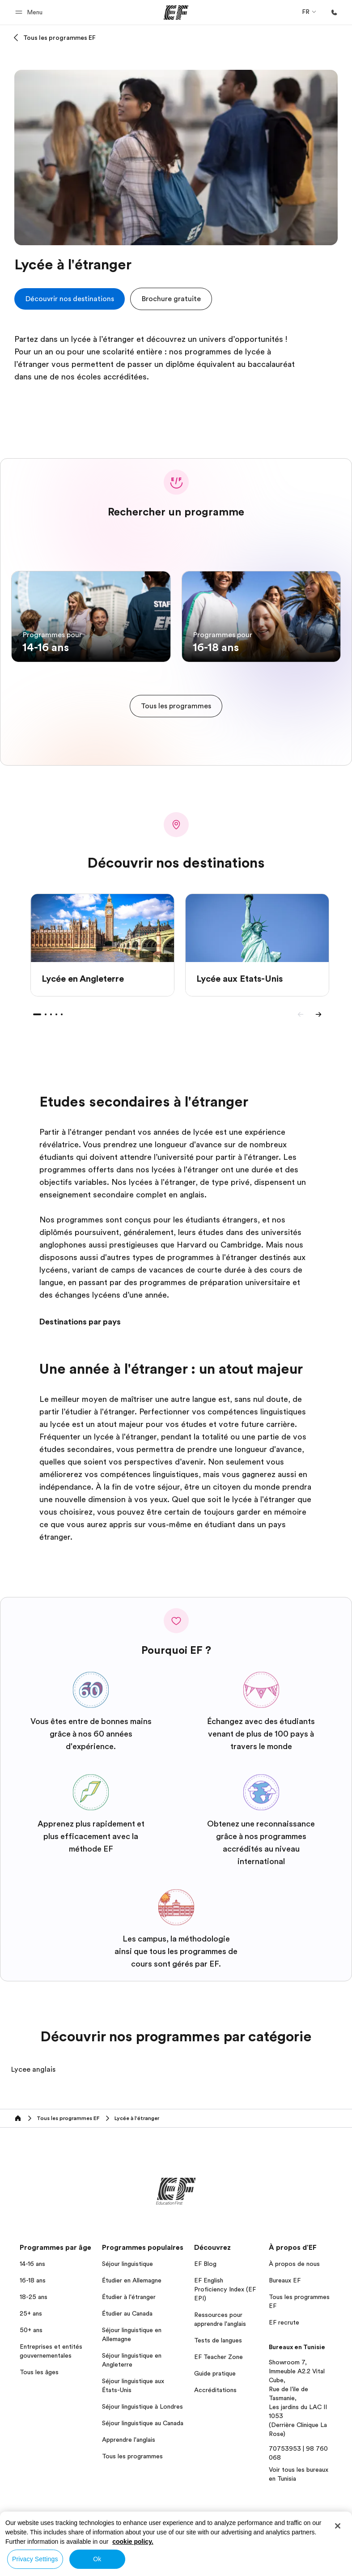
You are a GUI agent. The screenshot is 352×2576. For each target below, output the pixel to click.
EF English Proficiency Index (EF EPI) (225, 2289)
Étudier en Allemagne (131, 2280)
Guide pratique (215, 2373)
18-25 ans (33, 2296)
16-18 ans (33, 2280)
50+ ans (31, 2329)
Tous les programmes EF (59, 37)
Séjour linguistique (127, 2263)
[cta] (69, 299)
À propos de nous (294, 2263)
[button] (30, 12)
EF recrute (284, 2322)
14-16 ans (32, 2263)
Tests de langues (218, 2340)
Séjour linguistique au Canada (142, 2423)
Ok (97, 2559)
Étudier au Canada (127, 2313)
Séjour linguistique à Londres (142, 2406)
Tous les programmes (132, 2456)
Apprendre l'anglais (128, 2439)
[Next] (318, 1014)
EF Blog (205, 2263)
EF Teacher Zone (218, 2356)
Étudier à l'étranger (129, 2296)
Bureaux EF (285, 2280)
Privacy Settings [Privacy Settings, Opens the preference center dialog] (35, 2559)
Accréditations (215, 2389)
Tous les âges (39, 2372)
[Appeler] (334, 12)
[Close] (338, 2526)
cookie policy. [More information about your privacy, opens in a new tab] (132, 2541)
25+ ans (31, 2313)
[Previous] (300, 1014)
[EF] (176, 12)
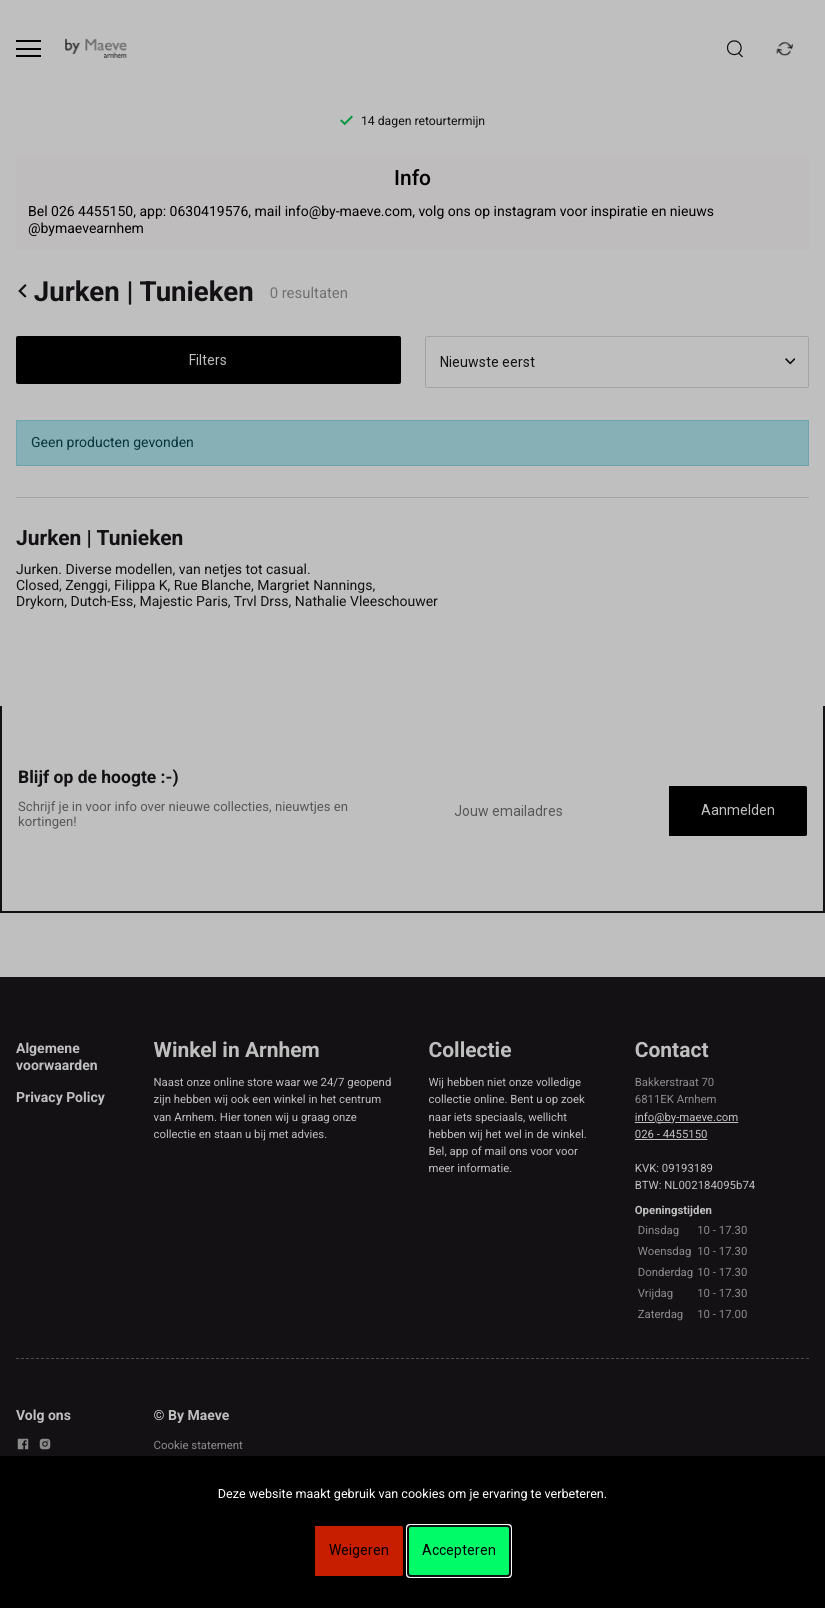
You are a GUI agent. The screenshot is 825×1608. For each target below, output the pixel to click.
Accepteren (459, 1550)
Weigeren (359, 1550)
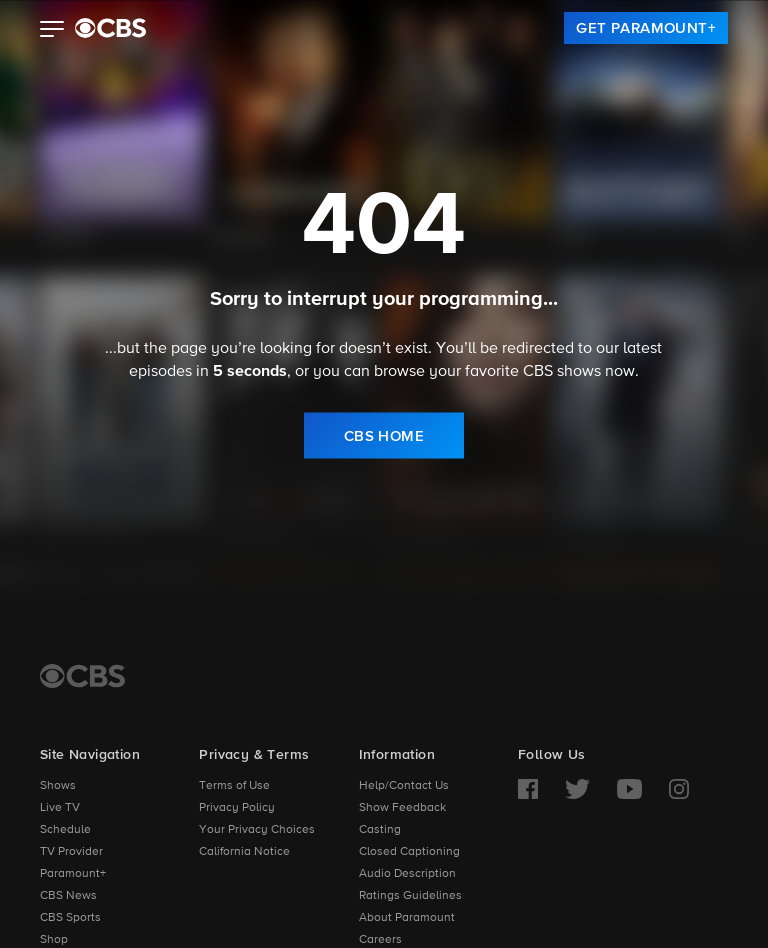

#####

* _Exercise_
Copy exactly, leaving out pictures, the lines from the line containing "16-18 ans (33, 2280)" through the last line of the records.

* _Solved problem_
16-18 ans (33, 2280)
50+ ans (31, 2329)
Tous les programmes EF (59, 37)
Séjour linguistique (127, 2263)
[cta] (69, 299)
À propos de nous (294, 2263)
[button] (30, 12)
EF recrute (284, 2322)
14-16 ans (32, 2263)
Tests de langues (218, 2340)
Séjour linguistique au Canada (142, 2423)
Ok (97, 2559)
Étudier au Canada (127, 2313)
Séjour linguistique à Londres (142, 2406)
Tous les programmes (132, 2456)
Apprendre l'anglais (128, 2439)
[Next] (318, 1014)
EF Blog (205, 2263)
EF Teacher Zone (218, 2356)
Étudier à l'étranger (129, 2296)
Bureaux EF (285, 2280)
Privacy Settings [Privacy Settings, Opens the preference center dialog] (35, 2559)
Accréditations (215, 2389)
Tous les âges (39, 2372)
[Appeler] (334, 12)
[Close] (338, 2526)
cookie policy. [More information about your privacy, opens in a new tab] (132, 2541)
25+ ans (31, 2313)
[Previous] (300, 1014)
[EF] (176, 12)
You are a GUI agent. The screenshot is 825×1608. For each target below, output the pixel to click.
Accepteren (459, 1550)
Weigeren (359, 1550)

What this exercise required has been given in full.